FINLAND

FINLAND: Merger fever hits universities

The Finnish higher education sector is about to enter a phase of institutional mergers. Perhaps this is long overdue given that Finland currently has 20 universities with 176,000 enrolments, and 26 polytechnics with another 130,000, to service its five million-strong population.

The conurbation around the capital Helsinki is home to more than one million people and this region is the best served with higher education. However, the university network covers the whole country, including sparsely populated areas to the north and east.

Ten of Finland's universities are multi-faculty institutions although only one of these is in Helsinki, three are universities of technology (one in Helsinki), three are schools of economics and business administration (two in Helsinki), and four are creative arts academies (all in Helsinki).

The regional distribution of multi-faculty universities away from the capital is a product of Finland's regional development policies from the late 1950s. Nine universities were established in regional cities over the following 20 years or so. The universities vary in size from 39,000 students at the University of Helsinki to about 250 at the Academy of Fine Arts.

All Finnish universities are state-run and financed primarily from the national higher education budget.

But change is afoot and Finland's new-century higher education policies include institutional mergers. First are several regional mergers: the universities of Joensuu (about 8,000 students) and Kuopio (6,000) will merge to form East Finland University; the University of Jyväskylä (home of Finland's synchrotron), the University of Tampere and the Tampere University of Technology will become the Central Finland University (with more than 41,000 students); and the University of Turku and the Turku School of Economics and Business Administration are also to merge.

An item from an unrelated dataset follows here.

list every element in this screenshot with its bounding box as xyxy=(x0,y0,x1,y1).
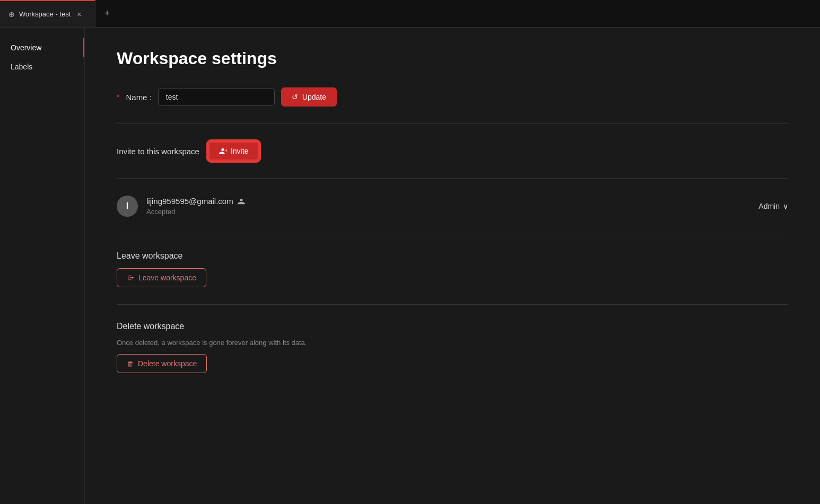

Second, various other arrangements have been agreed to or are being discussed in the Helsinki region. The Swedish-language business university, Svenska Handelshögskolan, will in future "cooperate more closely" with the University of Helsinki. Less concrete are the future organisational arrangements of the three creative arts universities that are not party to an 'innovative university' scheme although it is believed the subject is also being discussed with "closer cooperation" likely.

The third and perhaps most radical change aims to see the creation of a ‘world class university’ – an ‘innovative university’ which is to be formed by a merger between the Helsinki University of Technology (HUT), the Helsinki School of Economics and Business Administration and the University of Art and Design. It will have about 21,000 students and will comprise three of Finland's strategically important fields: technology, business and art know-how.

One could understand if the University of Helsinki felt slightly miffed that anyone thought Finland did not already have a world class university. After all, in 2007 the university was ranked 73 in the Shanghai Jiao Tong list and 11 among non-English speaking universities while also ranking 100 in the Times Higher Education Supplement's World University Rankings (26th non-English speaking).

HUT, the major player in the innovative university, was ranked in the 403-510 bracket and 170th in the Times Higher list. The new university is also to receive more state funding than any of the others. Again, this is unlikely to please the rest spurred on by league table rankings, perhaps the innovative university will be seen as Finland's version of the 'Harvard Here' syndrome. How much money it will really take to achieve the desired end is not known.

On the other side of Finland's binary higher education system, polytechnics also have mergers in mind. In fact, some mergers have already occurred. As reported in last week's University World News ("Polytechnics that call themselves universities") many of Finland's polytechnics have taken the unprecedented step of describing themselves in English as 'universities of applied sciences'.

University rectors wonder why the word 'university' would be used in English when the equivalent word is not used in either Finnish or Swedish.

* Dr Ian Dobson is an Australian scholar currently based in Finland. He is editor of Australian Universities Review and an honorary researcher with Monash University's Centre for Population and Urban Research in Melbourne.